Action item
Using the data beneath, show every line that includes the word "AmFELS".

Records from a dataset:
● ● ● ● ● ● ●

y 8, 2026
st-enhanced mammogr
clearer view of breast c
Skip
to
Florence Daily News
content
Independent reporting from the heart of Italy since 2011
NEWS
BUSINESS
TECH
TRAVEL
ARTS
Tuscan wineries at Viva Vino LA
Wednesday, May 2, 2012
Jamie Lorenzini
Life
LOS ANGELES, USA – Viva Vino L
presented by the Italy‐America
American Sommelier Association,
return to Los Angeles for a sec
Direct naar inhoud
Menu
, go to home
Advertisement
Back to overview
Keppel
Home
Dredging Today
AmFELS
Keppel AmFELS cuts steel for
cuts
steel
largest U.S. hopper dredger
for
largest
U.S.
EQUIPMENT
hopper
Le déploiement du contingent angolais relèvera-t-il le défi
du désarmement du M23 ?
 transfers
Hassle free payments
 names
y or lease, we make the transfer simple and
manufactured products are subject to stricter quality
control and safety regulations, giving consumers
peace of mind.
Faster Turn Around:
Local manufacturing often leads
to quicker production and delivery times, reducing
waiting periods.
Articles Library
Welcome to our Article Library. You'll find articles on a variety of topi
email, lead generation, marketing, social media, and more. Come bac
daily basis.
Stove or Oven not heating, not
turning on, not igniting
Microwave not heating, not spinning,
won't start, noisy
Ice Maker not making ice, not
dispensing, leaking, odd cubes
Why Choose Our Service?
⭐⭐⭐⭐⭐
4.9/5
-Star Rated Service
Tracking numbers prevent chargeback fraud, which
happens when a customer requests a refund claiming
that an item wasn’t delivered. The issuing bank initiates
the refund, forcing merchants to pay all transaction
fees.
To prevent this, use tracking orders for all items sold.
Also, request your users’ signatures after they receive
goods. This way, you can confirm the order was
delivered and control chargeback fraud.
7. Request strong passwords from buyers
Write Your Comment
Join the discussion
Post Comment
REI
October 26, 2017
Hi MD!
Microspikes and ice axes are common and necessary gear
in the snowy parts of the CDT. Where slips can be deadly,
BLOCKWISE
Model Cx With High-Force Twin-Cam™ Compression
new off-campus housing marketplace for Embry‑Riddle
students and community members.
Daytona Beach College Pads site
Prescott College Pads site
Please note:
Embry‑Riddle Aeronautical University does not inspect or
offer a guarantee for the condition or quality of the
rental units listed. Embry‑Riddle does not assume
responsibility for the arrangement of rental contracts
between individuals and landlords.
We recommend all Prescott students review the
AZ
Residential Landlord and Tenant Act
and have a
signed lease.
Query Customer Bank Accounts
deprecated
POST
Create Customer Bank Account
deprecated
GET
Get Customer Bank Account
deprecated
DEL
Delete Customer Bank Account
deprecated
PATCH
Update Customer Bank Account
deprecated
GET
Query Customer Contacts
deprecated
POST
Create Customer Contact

● ● ● ● ● ● ●

Exercise output
AmFELS
Keppel AmFELS cuts steel for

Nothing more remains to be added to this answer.